The acting in “Adventureland” is what really makes the movie work, though. Eisenberg brings an awkward, realistic sort of lovability to his role as James that is rarely found in college-age film characters. Starr, by being funny, sad, and honest all at once, makes Joel more than just the standard loser character in a movie. Even Ryan Reynolds gets a turn at some drama as the park’s adulterous janitor, Mike.
But the real star of “Adventureland” is Kristen Stewart. It’s exciting to see her do so well with an edgier role than in the tween-friendly “Twilight”. She plays the captivatingly complex Emily so convincingly, it’ll be hard to leave the theater without falling in love.
“Adventureland”’s soundtrack is too good to be ignored, as well.
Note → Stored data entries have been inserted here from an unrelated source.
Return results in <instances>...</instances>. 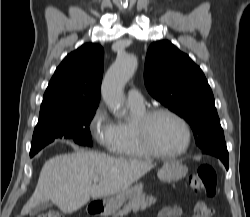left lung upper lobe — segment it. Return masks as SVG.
<instances>
[{
  "label": "left lung upper lobe",
  "instance_id": "5c2ea615",
  "mask_svg": "<svg viewBox=\"0 0 250 217\" xmlns=\"http://www.w3.org/2000/svg\"><path fill=\"white\" fill-rule=\"evenodd\" d=\"M144 79L153 98L190 124L200 149L225 141L211 88L187 54L167 40L152 43Z\"/></svg>",
  "mask_w": 250,
  "mask_h": 217
}]
</instances>
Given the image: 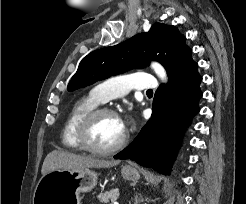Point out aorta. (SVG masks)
I'll list each match as a JSON object with an SVG mask.
<instances>
[{"mask_svg":"<svg viewBox=\"0 0 246 204\" xmlns=\"http://www.w3.org/2000/svg\"><path fill=\"white\" fill-rule=\"evenodd\" d=\"M152 69L154 70V72L157 74V76L162 80L165 81L166 80V72L164 70V68L157 62H153L151 64Z\"/></svg>","mask_w":246,"mask_h":204,"instance_id":"aorta-1","label":"aorta"}]
</instances>
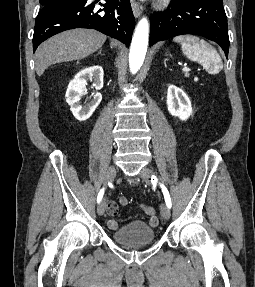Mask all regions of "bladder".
Wrapping results in <instances>:
<instances>
[{
	"instance_id": "obj_1",
	"label": "bladder",
	"mask_w": 255,
	"mask_h": 287,
	"mask_svg": "<svg viewBox=\"0 0 255 287\" xmlns=\"http://www.w3.org/2000/svg\"><path fill=\"white\" fill-rule=\"evenodd\" d=\"M110 237L122 245L149 244L156 239V230L144 221L134 220L111 230Z\"/></svg>"
}]
</instances>
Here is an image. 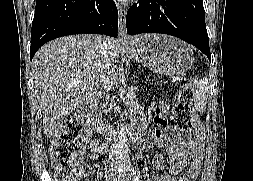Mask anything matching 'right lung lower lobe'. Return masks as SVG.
<instances>
[{
	"label": "right lung lower lobe",
	"instance_id": "1",
	"mask_svg": "<svg viewBox=\"0 0 253 181\" xmlns=\"http://www.w3.org/2000/svg\"><path fill=\"white\" fill-rule=\"evenodd\" d=\"M118 10L113 0H36L30 59L46 42L78 33L117 37Z\"/></svg>",
	"mask_w": 253,
	"mask_h": 181
}]
</instances>
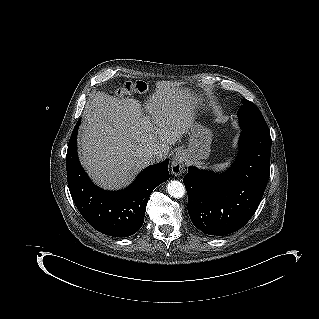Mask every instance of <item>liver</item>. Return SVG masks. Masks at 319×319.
I'll use <instances>...</instances> for the list:
<instances>
[{"label": "liver", "mask_w": 319, "mask_h": 319, "mask_svg": "<svg viewBox=\"0 0 319 319\" xmlns=\"http://www.w3.org/2000/svg\"><path fill=\"white\" fill-rule=\"evenodd\" d=\"M197 108L198 99L178 84L159 83L143 105L98 91L86 105L78 135L81 164L103 188L127 186L150 165V154L166 157L169 146L196 124Z\"/></svg>", "instance_id": "6515ba94"}]
</instances>
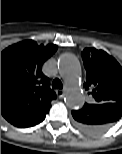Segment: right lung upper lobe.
I'll return each mask as SVG.
<instances>
[{"mask_svg": "<svg viewBox=\"0 0 122 154\" xmlns=\"http://www.w3.org/2000/svg\"><path fill=\"white\" fill-rule=\"evenodd\" d=\"M56 50L54 44L26 40L1 52V114L14 126L36 125L49 112L56 94L41 67Z\"/></svg>", "mask_w": 122, "mask_h": 154, "instance_id": "1", "label": "right lung upper lobe"}]
</instances>
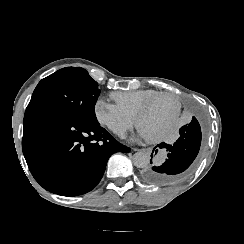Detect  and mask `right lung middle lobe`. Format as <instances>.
I'll return each mask as SVG.
<instances>
[{
	"mask_svg": "<svg viewBox=\"0 0 244 244\" xmlns=\"http://www.w3.org/2000/svg\"><path fill=\"white\" fill-rule=\"evenodd\" d=\"M100 90L88 72L67 67L42 79L35 88L26 110H53L75 119L97 121L95 104Z\"/></svg>",
	"mask_w": 244,
	"mask_h": 244,
	"instance_id": "obj_1",
	"label": "right lung middle lobe"
}]
</instances>
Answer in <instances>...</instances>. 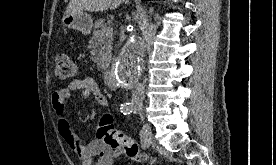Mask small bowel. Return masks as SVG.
Masks as SVG:
<instances>
[{
    "mask_svg": "<svg viewBox=\"0 0 276 165\" xmlns=\"http://www.w3.org/2000/svg\"><path fill=\"white\" fill-rule=\"evenodd\" d=\"M80 91L92 97L97 104L106 105V99L97 82L89 77L76 78L66 86L56 88L51 95V103L58 119V130L68 147L81 161V165H112L122 152L113 150L101 139L85 141L79 138L66 115V101L74 93Z\"/></svg>",
    "mask_w": 276,
    "mask_h": 165,
    "instance_id": "1",
    "label": "small bowel"
}]
</instances>
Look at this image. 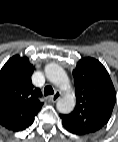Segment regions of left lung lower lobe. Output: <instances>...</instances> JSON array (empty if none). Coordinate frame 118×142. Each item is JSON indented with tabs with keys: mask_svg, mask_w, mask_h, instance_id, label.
I'll use <instances>...</instances> for the list:
<instances>
[{
	"mask_svg": "<svg viewBox=\"0 0 118 142\" xmlns=\"http://www.w3.org/2000/svg\"><path fill=\"white\" fill-rule=\"evenodd\" d=\"M64 127L71 133L73 134H76V135H84V133H82L81 131H79L76 127L70 125V124H67V123H64L62 122Z\"/></svg>",
	"mask_w": 118,
	"mask_h": 142,
	"instance_id": "0a47b994",
	"label": "left lung lower lobe"
}]
</instances>
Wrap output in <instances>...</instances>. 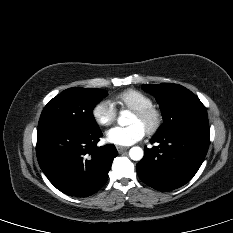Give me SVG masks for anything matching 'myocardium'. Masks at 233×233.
Instances as JSON below:
<instances>
[{"mask_svg":"<svg viewBox=\"0 0 233 233\" xmlns=\"http://www.w3.org/2000/svg\"><path fill=\"white\" fill-rule=\"evenodd\" d=\"M133 112L138 118L148 122V127L146 129V133L148 135L157 133L161 128L163 123V114L161 110L155 106L135 110Z\"/></svg>","mask_w":233,"mask_h":233,"instance_id":"1","label":"myocardium"}]
</instances>
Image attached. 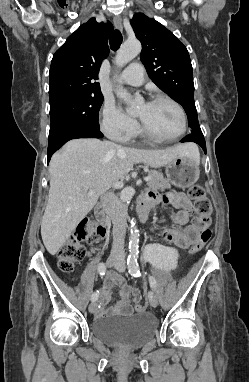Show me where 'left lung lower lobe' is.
Returning a JSON list of instances; mask_svg holds the SVG:
<instances>
[{
  "mask_svg": "<svg viewBox=\"0 0 249 382\" xmlns=\"http://www.w3.org/2000/svg\"><path fill=\"white\" fill-rule=\"evenodd\" d=\"M181 142H195L202 147L206 153V144L202 133H191L181 140Z\"/></svg>",
  "mask_w": 249,
  "mask_h": 382,
  "instance_id": "1",
  "label": "left lung lower lobe"
}]
</instances>
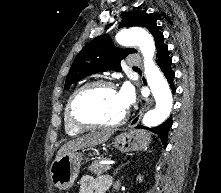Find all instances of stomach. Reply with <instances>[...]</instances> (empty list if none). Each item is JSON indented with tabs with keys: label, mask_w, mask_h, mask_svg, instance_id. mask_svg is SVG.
<instances>
[{
	"label": "stomach",
	"mask_w": 221,
	"mask_h": 193,
	"mask_svg": "<svg viewBox=\"0 0 221 193\" xmlns=\"http://www.w3.org/2000/svg\"><path fill=\"white\" fill-rule=\"evenodd\" d=\"M150 138V133L145 130H129L117 135L114 138L113 145L119 151L125 153L138 151L149 145ZM82 160L83 153L77 151L63 154L56 158L50 167L53 185L60 190L70 188L78 177Z\"/></svg>",
	"instance_id": "0dacf381"
}]
</instances>
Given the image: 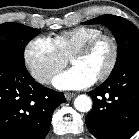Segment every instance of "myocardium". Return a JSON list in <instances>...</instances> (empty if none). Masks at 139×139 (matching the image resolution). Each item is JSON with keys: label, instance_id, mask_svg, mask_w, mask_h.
I'll list each match as a JSON object with an SVG mask.
<instances>
[{"label": "myocardium", "instance_id": "f54148a6", "mask_svg": "<svg viewBox=\"0 0 139 139\" xmlns=\"http://www.w3.org/2000/svg\"><path fill=\"white\" fill-rule=\"evenodd\" d=\"M102 41L109 42L112 52H111V58H110V61H109L108 65H107V67L96 78L97 81L106 80L113 73V71L115 70L116 65L118 63L119 46H118V43H117L116 39L113 36H111L109 34L101 33V34L89 39L84 44H82L79 48H77L75 50V52L71 56V62H72V60L75 57L91 52Z\"/></svg>", "mask_w": 139, "mask_h": 139}]
</instances>
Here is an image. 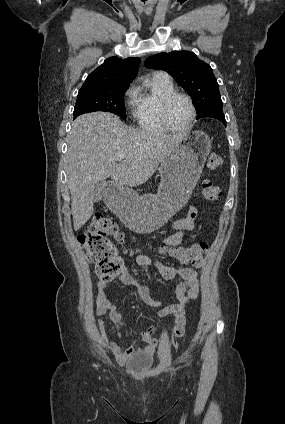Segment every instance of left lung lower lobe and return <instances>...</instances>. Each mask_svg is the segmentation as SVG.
Returning <instances> with one entry per match:
<instances>
[{
  "label": "left lung lower lobe",
  "instance_id": "0a47b994",
  "mask_svg": "<svg viewBox=\"0 0 285 424\" xmlns=\"http://www.w3.org/2000/svg\"><path fill=\"white\" fill-rule=\"evenodd\" d=\"M203 117L215 118L221 121L226 126V120L222 108H214L208 111ZM201 117V118H203Z\"/></svg>",
  "mask_w": 285,
  "mask_h": 424
}]
</instances>
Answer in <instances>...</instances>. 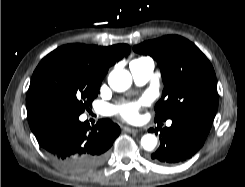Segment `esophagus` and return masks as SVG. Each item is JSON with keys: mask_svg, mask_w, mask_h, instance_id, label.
<instances>
[{"mask_svg": "<svg viewBox=\"0 0 245 187\" xmlns=\"http://www.w3.org/2000/svg\"><path fill=\"white\" fill-rule=\"evenodd\" d=\"M123 130L126 132H130V133H138V132L142 131L141 129L131 128V127H124Z\"/></svg>", "mask_w": 245, "mask_h": 187, "instance_id": "34e87169", "label": "esophagus"}]
</instances>
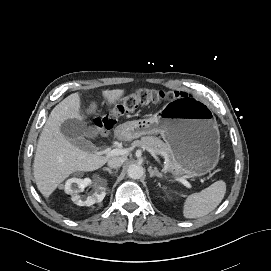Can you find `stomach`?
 <instances>
[{
  "label": "stomach",
  "instance_id": "stomach-1",
  "mask_svg": "<svg viewBox=\"0 0 271 271\" xmlns=\"http://www.w3.org/2000/svg\"><path fill=\"white\" fill-rule=\"evenodd\" d=\"M116 132L127 140L160 133L179 164V176L205 175L219 161L217 121L211 109L194 98L173 99L149 118L126 122Z\"/></svg>",
  "mask_w": 271,
  "mask_h": 271
}]
</instances>
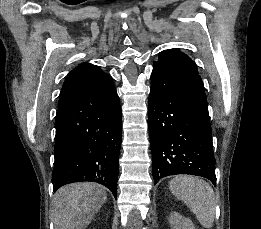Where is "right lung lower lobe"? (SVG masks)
<instances>
[{
    "instance_id": "right-lung-lower-lobe-1",
    "label": "right lung lower lobe",
    "mask_w": 261,
    "mask_h": 229,
    "mask_svg": "<svg viewBox=\"0 0 261 229\" xmlns=\"http://www.w3.org/2000/svg\"><path fill=\"white\" fill-rule=\"evenodd\" d=\"M121 107L108 75L59 107L56 115L53 189L96 182L117 197Z\"/></svg>"
}]
</instances>
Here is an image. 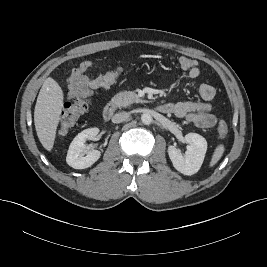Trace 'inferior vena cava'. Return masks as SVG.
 <instances>
[{"label": "inferior vena cava", "mask_w": 267, "mask_h": 267, "mask_svg": "<svg viewBox=\"0 0 267 267\" xmlns=\"http://www.w3.org/2000/svg\"><path fill=\"white\" fill-rule=\"evenodd\" d=\"M128 117H129V113H127V112H119V113H116L112 117V122L113 123H121V122L125 121Z\"/></svg>", "instance_id": "1"}]
</instances>
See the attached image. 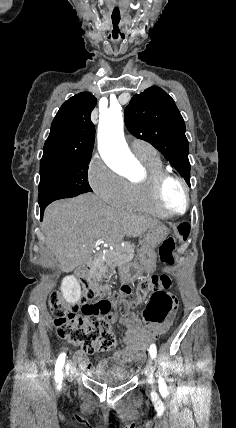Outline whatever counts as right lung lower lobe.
I'll use <instances>...</instances> for the list:
<instances>
[{
    "label": "right lung lower lobe",
    "instance_id": "obj_1",
    "mask_svg": "<svg viewBox=\"0 0 236 428\" xmlns=\"http://www.w3.org/2000/svg\"><path fill=\"white\" fill-rule=\"evenodd\" d=\"M50 203H51V202H50ZM50 203H45V204L40 205V217H41V220H42V218H43V213H44L45 208H46Z\"/></svg>",
    "mask_w": 236,
    "mask_h": 428
}]
</instances>
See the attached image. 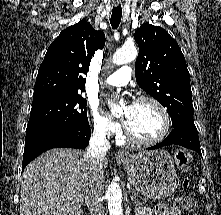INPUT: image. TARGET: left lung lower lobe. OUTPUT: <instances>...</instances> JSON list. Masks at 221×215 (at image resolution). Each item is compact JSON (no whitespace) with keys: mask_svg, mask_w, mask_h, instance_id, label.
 Wrapping results in <instances>:
<instances>
[{"mask_svg":"<svg viewBox=\"0 0 221 215\" xmlns=\"http://www.w3.org/2000/svg\"><path fill=\"white\" fill-rule=\"evenodd\" d=\"M172 144L192 149L201 155L198 131L196 127H176L165 140L148 149H158Z\"/></svg>","mask_w":221,"mask_h":215,"instance_id":"0a47b994","label":"left lung lower lobe"}]
</instances>
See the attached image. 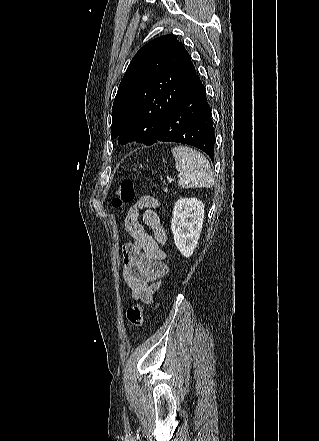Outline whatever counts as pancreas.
Segmentation results:
<instances>
[{"label":"pancreas","instance_id":"pancreas-1","mask_svg":"<svg viewBox=\"0 0 319 441\" xmlns=\"http://www.w3.org/2000/svg\"><path fill=\"white\" fill-rule=\"evenodd\" d=\"M164 191H165V192H168V189H167V187H164Z\"/></svg>","mask_w":319,"mask_h":441}]
</instances>
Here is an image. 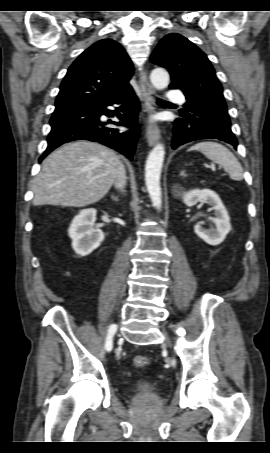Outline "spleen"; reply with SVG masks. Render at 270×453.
Returning <instances> with one entry per match:
<instances>
[{
  "instance_id": "spleen-1",
  "label": "spleen",
  "mask_w": 270,
  "mask_h": 453,
  "mask_svg": "<svg viewBox=\"0 0 270 453\" xmlns=\"http://www.w3.org/2000/svg\"><path fill=\"white\" fill-rule=\"evenodd\" d=\"M197 150L210 160L219 164L236 181L243 179V169L235 155L225 146L217 142H200L189 148V151Z\"/></svg>"
}]
</instances>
Featuring songs by Lou Reed, David Bowie, and Husker Du, the film uses music to capture the summer of 1987 in much the same way “Dazed and Confused” used music to capture the summer of 1976. It’s rare to see licensed music used so effectively these days. Just try not to laugh too hard next time you hear ‘Rock Me, Amadeus’ on the radio.
The Verdict: “Adventureland” is more than a run-of-the-mill comedy. Sure, the film can be downright hilarious at times. In fact, the comedy, when present, goes off without a hitch. It’s refreshing to see a movie where not a single joke falls flat.
But between jokes, “Adventureland” tells a surprisingly fleshed-out story about love, work, and life after college. Its story may not be very original, but using realistic characters and actors who can play them, “Adventureland” makes itself instantly relatable to college audiences, and is an absolute must-see for the college crowd.